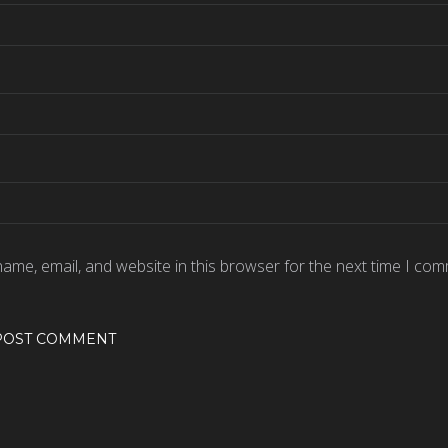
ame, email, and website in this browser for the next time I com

---

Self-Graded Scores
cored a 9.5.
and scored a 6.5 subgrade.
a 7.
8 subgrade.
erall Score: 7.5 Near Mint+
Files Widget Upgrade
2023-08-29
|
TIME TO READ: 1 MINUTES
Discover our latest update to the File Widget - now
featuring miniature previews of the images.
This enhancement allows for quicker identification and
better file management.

...

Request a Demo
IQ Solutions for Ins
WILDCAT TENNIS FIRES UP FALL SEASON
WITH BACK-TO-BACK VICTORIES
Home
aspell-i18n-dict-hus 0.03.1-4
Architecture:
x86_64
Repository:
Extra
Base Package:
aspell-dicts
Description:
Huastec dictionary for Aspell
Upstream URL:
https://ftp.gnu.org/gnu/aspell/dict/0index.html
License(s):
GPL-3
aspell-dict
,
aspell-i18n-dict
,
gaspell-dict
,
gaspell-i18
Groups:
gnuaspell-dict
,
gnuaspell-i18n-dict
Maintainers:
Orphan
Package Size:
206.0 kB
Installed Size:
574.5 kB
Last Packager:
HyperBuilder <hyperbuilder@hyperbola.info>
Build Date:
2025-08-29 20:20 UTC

**What is expected:**
All that is needed is the exact run of lines above from the line containing "HyperBuilder <hyperbuilder@hyperbola.info>" through the line containing "2025-08-29 20:20 UTC", both of them included.

**Response to this task:**
HyperBuilder <hyperbuilder@hyperbola.info>
Build Date:
2025-08-29 20:20 UTC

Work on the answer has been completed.